In [73]:
import pandas as pd
import numpy as np
import requests
import json
import os
from dotenv import load_dotenv
from tqdm.notebook import tqdm

In [74]:
#config the environment variables
load_dotenv()
loc_url=os.getenv("ONEMAP_API_URL")
loc_key=os.getenv("ONEMAP_API_ACCESS_TOKEN")

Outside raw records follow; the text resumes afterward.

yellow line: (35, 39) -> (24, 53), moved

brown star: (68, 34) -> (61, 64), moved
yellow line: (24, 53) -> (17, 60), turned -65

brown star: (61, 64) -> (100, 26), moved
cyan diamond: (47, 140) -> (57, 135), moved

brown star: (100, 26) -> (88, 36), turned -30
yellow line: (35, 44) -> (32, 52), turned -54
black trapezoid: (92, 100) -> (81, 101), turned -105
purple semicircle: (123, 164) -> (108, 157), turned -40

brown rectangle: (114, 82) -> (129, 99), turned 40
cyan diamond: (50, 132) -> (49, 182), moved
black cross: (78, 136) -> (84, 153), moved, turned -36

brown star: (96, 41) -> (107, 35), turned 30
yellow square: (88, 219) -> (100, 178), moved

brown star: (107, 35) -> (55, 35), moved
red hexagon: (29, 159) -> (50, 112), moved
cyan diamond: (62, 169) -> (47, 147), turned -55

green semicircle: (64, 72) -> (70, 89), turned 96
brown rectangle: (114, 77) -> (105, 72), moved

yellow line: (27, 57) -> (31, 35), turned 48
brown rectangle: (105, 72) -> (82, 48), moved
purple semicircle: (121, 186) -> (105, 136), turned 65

#define the function to get the longtitude and latitude of the hdb with the address
def get_pos_hdb(address:str)->tuple[str,str]:

    params={
        "searchVal":address,
        "returnGeom":"Y",
        "getAddrDetails":"Y",
        "pageNum":1
    }

    headers={
        "Authorization":f"{loc_key}"
    }

    response=requests.get(loc_url,params=params,headers=headers)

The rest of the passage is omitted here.